Quando recarsi dal medico competente e perché

Il decreto di legge 81/2008 parla chiaro, ma ci sono casi in cui il datore di lavoro è praticamente obbligato a sottoporre il proprio lavoratore ad una sorveglianza sanitaria:

  1. Visita medica preventiva, che viene eseguita prima di assumere il dipendente in modo tale da verificare la sua idoneità a quel lavoro.
  2. Visita medica periodica, a cadenza annuale questo controllo serve ad assicurarsi lo stato di buona salute per ogni lavoratore.
  3. Visita medica su richiesta del lavoratore, nel caso in cui il dipendente riscontri aggravamenti di salute causati dal lavoro, può richiedere al medico della società un controllo generale.
  4. Visita medica dovuta al cambio di lavoro, è obbligatoria per verificare che il lavoratore sia idoneo alla nuova mansione.
  5. Visita medica per termine di rapporto, da effettuare dopo il licenziamento o le dimissioni, come indicato dalla legge, serve per azzerare le colpe alla società in caso insorgano problemi di salute.

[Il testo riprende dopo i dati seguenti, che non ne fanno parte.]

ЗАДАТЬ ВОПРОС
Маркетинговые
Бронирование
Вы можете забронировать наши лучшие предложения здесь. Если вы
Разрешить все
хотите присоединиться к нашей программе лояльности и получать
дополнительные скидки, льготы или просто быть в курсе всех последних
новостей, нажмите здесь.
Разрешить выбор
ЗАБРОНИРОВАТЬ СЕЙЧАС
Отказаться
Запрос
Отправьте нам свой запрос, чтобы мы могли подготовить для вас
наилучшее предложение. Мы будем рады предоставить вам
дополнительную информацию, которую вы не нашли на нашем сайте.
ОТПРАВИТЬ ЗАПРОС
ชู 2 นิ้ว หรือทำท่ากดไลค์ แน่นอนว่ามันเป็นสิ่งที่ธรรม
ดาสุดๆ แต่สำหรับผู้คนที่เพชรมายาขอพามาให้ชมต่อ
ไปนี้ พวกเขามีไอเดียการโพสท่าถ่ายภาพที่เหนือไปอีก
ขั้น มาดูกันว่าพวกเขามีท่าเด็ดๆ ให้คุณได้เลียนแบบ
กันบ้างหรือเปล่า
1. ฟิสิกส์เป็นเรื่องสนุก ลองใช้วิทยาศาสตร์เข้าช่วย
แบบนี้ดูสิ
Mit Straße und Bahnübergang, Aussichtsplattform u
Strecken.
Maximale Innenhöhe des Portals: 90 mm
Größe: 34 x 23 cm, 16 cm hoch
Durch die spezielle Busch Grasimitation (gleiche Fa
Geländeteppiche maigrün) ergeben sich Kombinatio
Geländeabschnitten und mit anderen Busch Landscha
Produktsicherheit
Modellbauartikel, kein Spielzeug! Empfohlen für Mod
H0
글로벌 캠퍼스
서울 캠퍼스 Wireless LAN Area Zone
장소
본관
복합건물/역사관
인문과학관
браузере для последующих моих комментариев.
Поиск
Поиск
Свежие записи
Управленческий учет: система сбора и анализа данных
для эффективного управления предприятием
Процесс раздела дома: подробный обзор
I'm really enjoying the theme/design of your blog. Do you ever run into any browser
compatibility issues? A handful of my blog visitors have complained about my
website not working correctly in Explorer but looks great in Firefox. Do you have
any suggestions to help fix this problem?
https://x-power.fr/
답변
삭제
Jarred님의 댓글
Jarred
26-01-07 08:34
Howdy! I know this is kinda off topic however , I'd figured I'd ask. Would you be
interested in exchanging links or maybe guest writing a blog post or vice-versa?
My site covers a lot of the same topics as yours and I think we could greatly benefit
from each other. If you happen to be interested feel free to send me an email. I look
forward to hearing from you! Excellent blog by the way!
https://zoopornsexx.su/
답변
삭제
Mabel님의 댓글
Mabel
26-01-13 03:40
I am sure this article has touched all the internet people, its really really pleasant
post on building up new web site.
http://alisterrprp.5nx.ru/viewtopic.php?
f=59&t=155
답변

Visite mediche dipendenti facoltative

Ci sono casi in cui le visite mediche non sono obbligatorie ma facoltative, questo succede nelle aziende a conduzione familiare. Infatti i dipendenti di questa tipologia di società possono beneficiare della sorveglianza sanitaria, sempre rispettando gli obblighi delle leggi speciali, ciò significa che possono scegliere liberamente se effettuare o no le visite.

In caso però il dipendente non vuole sottoporsi alle visite mediche, deve comunque compilare un documento dove attesta ciò, così da poterlo mostrare alle autorità in caso di un’ispezione sanitaria. Naturalmente questo documento, è valido solo se si evince dalle carte che l’impresa è di tipo familiare. È opportuno però dire che la sorveglianza sanitaria esiste per assicurarsi dello stato di salute del dipendente, quindi non è sempre un bene rinunciare alle visite. Dunque quest’ultime servono al medico competente per esprimere un giudizio sul lavoratore, cioè se è idoneo o no alla mansione. Ovviamente le varie visite possono essere utili anche per tenere sotto controllo il proprio stato di salute in generale.

Sanzioni amministrative per inadempienza sorveglianza sanitaria

Le sanzioni previste dal decreto 81/2008 per l’inadempienza della sorveglianza sanitaria, non sono assolutamente da sottovalutare. In caso di violazione possono subire sanzioni sia il medico scelto che il datore di lavoro. Il dottore in caso di violazione dell’articolo 25 del decreto legislativo 81/08, potrebbe incorrere in sanzioni che vanno da un minimo di 200€ fino ad un massimo di 4.000€, in base alla gravità del caso. Il titolare invece può subire sanzioni molto pesanti in caso di inadempienze, che possono arrivare addirittura a 6.400€. Il caso più comune di inosservanza della legge è quello di non far effettuare i propri dipendenti alle visite obbligatorie, questo può portare una sanzione al massimo di 4.000 euro.

Test per alcol e droghe

Nelle situazioni che prevede la legge, sono presenti delle visite per accertarsi che i dipendenti non assumano alcol, droghe o sostanze psicotrope. Questi controlli sono obbligatori, infatti nei casi in cui i dipendenti svolgono lavori in altezza. Chi lavora su mezzi speciali di proprietà della ditta invece potrà essere sottoposto anche a drug test.